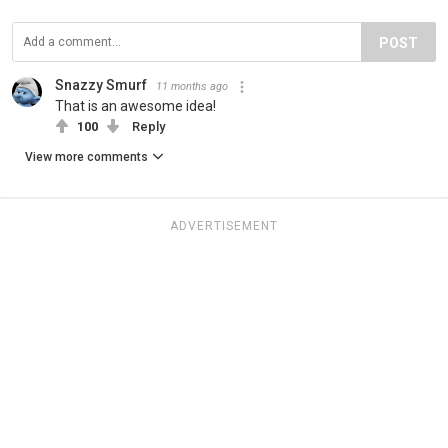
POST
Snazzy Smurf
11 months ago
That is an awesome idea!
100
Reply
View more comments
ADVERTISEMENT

===

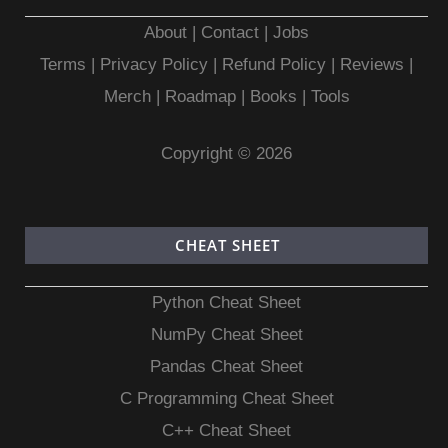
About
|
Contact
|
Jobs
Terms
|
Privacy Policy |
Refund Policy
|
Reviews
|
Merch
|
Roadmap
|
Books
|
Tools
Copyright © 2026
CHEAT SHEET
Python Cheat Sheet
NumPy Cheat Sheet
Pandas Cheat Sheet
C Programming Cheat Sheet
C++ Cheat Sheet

===

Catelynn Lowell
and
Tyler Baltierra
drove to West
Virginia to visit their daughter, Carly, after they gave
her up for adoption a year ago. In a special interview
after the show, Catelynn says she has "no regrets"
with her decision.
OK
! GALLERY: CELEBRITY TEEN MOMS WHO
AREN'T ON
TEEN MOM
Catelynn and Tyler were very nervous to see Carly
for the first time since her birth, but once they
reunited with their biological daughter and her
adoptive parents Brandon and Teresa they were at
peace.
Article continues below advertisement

===

INSTRUCTIONS FOR THE TASK:
In the records above, find the line with "Refund Policy"; write out exactly that line and each one after it, stopping after the line with "C++ Cheat Sheet".

EXPECTED ANSWER:
Refund Policy
|
Reviews
|
Merch
|
Roadmap
|
Books
|
Tools
Copyright © 2026
CHEAT SHEET
Python Cheat Sheet
NumPy Cheat Sheet
Pandas Cheat Sheet
C Programming Cheat Sheet
C++ Cheat Sheet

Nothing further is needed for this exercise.